(Stored data)
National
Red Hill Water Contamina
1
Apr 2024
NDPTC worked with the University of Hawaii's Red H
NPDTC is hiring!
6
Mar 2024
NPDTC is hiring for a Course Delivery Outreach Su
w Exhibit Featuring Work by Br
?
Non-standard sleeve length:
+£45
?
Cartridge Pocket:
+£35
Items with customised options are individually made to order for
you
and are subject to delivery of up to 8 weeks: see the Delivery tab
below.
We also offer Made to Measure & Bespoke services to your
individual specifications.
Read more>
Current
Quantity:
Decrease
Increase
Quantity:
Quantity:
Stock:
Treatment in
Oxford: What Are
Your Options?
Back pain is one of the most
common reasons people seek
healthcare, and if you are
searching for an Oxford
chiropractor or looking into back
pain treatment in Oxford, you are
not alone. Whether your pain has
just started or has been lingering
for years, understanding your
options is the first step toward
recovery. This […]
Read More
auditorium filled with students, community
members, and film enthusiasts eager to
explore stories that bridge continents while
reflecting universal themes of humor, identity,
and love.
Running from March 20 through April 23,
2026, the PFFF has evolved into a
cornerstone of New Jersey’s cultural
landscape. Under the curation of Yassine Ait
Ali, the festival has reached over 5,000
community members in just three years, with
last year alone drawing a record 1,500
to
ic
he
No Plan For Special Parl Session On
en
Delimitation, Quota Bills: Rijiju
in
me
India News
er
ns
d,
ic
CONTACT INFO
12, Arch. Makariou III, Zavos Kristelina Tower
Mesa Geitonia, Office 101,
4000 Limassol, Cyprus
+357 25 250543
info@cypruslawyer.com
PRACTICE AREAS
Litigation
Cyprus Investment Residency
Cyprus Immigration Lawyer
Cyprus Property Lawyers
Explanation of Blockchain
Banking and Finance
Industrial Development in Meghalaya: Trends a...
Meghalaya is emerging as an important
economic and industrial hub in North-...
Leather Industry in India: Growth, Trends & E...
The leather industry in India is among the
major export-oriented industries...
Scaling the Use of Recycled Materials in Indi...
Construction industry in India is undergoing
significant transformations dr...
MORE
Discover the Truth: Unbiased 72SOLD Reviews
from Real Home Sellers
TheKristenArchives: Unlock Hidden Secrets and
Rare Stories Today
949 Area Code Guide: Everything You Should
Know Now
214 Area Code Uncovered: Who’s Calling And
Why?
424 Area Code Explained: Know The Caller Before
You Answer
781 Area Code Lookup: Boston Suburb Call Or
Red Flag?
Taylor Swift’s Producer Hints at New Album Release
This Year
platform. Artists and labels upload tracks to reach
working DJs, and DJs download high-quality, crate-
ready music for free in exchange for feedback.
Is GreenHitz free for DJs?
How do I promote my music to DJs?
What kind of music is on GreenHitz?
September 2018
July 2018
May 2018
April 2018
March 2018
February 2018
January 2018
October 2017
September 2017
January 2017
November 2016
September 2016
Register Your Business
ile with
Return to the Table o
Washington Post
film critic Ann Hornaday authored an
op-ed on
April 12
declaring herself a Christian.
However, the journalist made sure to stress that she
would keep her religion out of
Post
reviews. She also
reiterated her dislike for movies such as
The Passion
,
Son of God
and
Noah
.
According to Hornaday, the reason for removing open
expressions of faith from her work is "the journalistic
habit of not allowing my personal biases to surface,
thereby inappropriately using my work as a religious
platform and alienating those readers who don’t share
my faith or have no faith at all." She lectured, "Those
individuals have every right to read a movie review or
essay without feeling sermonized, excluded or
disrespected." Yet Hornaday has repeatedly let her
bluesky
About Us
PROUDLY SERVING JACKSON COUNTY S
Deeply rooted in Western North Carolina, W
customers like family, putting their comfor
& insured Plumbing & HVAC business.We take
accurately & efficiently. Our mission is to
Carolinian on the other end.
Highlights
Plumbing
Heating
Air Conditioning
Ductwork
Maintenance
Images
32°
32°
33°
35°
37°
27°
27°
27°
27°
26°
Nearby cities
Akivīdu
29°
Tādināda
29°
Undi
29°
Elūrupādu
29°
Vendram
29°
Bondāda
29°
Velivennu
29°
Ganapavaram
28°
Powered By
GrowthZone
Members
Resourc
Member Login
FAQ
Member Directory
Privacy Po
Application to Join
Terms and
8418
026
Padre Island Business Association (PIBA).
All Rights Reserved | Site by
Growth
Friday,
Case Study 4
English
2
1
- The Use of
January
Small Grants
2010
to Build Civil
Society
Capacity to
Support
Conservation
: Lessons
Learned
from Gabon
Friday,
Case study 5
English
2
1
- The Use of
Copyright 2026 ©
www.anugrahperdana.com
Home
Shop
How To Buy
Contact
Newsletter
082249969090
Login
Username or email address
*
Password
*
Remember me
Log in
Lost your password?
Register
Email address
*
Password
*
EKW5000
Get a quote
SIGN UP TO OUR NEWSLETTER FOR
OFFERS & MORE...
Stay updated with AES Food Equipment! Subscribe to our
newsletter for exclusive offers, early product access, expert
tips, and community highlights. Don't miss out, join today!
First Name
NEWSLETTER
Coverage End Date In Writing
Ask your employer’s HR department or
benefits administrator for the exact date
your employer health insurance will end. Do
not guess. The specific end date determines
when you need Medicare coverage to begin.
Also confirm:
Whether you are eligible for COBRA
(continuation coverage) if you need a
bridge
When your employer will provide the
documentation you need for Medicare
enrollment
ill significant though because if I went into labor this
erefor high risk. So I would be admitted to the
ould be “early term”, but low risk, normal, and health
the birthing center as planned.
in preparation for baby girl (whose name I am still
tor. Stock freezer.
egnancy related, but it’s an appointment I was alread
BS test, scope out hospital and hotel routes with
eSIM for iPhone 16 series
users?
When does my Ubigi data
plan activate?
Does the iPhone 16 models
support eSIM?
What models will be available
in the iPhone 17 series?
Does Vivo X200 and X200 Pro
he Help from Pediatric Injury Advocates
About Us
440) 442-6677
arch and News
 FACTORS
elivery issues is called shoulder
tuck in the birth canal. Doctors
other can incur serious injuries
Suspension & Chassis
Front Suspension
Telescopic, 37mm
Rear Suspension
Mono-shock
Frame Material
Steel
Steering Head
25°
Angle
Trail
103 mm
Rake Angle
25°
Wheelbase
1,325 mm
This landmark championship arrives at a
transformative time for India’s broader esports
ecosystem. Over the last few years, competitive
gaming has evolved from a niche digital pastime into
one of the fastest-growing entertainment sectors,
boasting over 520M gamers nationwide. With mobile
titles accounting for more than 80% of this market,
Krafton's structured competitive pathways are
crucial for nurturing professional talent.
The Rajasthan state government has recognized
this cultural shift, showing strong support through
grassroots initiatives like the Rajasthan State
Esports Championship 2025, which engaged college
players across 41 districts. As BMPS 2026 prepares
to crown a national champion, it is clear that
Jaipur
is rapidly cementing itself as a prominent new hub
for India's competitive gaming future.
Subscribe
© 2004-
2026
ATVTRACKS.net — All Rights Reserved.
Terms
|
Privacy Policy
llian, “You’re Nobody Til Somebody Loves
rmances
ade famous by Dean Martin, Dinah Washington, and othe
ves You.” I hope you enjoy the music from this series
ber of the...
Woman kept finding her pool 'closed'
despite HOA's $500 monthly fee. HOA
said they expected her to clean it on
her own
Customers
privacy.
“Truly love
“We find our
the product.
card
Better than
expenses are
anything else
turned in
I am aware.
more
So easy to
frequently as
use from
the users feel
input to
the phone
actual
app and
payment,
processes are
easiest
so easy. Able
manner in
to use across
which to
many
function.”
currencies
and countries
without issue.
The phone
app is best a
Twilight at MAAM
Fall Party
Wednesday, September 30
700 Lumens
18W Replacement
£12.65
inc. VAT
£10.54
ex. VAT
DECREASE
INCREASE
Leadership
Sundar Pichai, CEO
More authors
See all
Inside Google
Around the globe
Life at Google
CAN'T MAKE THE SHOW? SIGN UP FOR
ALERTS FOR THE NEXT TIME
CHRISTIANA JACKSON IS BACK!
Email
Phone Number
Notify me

■ What to produce
From the entries above, collect every line with the string "film" in it.

■ Solved exercise
members, and film enthusiasts eager to
film critic Ann Hornaday authored an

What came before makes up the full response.